Forty-plus years later, what that group started has solidified into CLDI, Community Leadership and Development, Inc., an umbrella organization overseeing multiple causes. CLDI has taken shape over the past decade, helping with things like the state’s housing crisis.

“First one-bedroom and then there are two, two bedrooms because a lot of time in our neighborhood, grandparents are caring for grandkids,” says Kaleb Perdew, executive director of CLDI.

CLDI provides low-income housing that costs from $500 to $1,100 per month, and that’s a gift as thousands statewide sit on Section 8 and low-income housing wait list.

“I was the first one to move in right here, and I love it because it's a great neighborhood,” says George, CLDI Mosaic resident.

George, who declined to give his last name, lives in CLDI’S senior housing community called Mosaic.
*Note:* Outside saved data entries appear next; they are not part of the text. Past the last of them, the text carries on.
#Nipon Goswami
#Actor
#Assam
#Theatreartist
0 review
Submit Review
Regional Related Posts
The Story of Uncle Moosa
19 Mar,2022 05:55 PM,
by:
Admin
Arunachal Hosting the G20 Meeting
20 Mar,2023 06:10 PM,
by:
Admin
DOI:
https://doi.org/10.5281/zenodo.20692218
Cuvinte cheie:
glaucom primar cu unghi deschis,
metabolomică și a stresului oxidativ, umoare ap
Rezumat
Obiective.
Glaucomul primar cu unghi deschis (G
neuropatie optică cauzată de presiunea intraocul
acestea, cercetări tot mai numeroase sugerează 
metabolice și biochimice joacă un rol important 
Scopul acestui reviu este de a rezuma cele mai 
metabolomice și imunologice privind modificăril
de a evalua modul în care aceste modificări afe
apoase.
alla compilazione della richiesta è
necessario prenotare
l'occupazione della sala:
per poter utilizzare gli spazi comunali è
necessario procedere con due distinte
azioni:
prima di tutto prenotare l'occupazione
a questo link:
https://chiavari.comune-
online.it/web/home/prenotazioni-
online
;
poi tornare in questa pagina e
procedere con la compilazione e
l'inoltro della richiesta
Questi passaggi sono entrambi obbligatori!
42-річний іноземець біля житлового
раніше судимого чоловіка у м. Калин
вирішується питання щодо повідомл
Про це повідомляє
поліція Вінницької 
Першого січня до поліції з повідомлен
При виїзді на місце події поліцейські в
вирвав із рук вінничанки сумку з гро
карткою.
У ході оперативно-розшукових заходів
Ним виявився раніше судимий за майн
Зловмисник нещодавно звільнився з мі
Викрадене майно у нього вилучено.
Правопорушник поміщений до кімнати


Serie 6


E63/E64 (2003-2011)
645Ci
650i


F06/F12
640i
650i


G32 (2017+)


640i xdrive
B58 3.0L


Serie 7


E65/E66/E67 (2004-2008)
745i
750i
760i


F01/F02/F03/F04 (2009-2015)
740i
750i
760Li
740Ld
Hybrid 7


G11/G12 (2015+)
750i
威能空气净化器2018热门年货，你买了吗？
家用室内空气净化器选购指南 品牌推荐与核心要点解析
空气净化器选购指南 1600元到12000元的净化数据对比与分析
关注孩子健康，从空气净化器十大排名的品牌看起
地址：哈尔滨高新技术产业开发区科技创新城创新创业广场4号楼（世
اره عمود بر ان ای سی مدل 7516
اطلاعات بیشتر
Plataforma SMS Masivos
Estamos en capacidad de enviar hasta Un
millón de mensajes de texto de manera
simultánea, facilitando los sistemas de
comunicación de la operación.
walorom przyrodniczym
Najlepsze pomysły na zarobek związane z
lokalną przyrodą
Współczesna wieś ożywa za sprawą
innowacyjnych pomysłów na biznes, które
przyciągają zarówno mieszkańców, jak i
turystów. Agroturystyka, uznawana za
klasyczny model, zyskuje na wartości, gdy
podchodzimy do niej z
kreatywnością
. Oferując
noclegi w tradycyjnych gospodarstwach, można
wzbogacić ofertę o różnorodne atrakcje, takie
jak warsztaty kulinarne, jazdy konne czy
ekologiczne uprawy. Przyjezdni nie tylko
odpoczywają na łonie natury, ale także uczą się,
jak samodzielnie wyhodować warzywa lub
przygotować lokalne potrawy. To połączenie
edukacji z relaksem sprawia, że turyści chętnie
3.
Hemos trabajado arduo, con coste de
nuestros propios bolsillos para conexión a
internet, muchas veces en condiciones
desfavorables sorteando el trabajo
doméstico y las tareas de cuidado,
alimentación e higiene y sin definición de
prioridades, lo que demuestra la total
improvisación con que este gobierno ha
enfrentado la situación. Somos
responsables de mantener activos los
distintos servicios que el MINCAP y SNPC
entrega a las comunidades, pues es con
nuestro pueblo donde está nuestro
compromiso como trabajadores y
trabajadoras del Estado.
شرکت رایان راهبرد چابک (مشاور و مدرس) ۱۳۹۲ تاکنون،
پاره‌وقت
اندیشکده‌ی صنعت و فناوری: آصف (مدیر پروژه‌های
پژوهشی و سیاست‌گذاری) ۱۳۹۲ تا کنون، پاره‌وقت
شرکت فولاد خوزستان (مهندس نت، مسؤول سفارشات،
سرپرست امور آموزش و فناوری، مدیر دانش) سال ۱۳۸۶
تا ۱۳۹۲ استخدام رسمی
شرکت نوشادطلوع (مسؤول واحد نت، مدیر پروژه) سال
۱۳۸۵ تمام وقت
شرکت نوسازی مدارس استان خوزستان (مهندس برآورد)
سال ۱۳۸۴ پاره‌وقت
Next door is the organization’s latest housing development, Tapestry, a place to land for people like Promise Vosse, who’s renting her first apartment.

“I like where my life is at right now,” says Vosse.

That wasn’t the case just a few years ago, before she moved to CLDI’s Hannah House for a chance at recovery.

“I am able to be a mother now to my one-year-old son,” said Vosse in December of 2022 while living at CLDI’s Hannah House.

Vosse now has two young kids, a place to call home and a job at CLDI’S Rail Line Coffee.

“It's my favorite job and the longest job I've probably ever held. In five years, I would like to become a nurse,” says Vosse.

These are dreams that wouldn’t come true without community backing.

“We want to be involved in the community in meaningful ways, First Interstate Bank. Partnering with CLDI is a great way to do that with what they do and what their mission is,” says Brian Brown, First Interstate Bank Billings market president.

First Interstate Bank has donated about $400,000 to CLDI, purchased $4 million in tax credits to build housing, and the bank has even rented the nonprofit’s Gathering Space, an event venue.

“When you rent this space out, money goes back into the program, which can help them complete their mission. We’ve had our First Interstate Bank Christmas party here as well as my personal wedding with Marissa,” says Brown.

From first looks to first opportunities, there’s a lot of love to go around on the city’s South Side, as blight turns into beautiful lives.

“We love each other, we support each other in this neighborhood,” says George.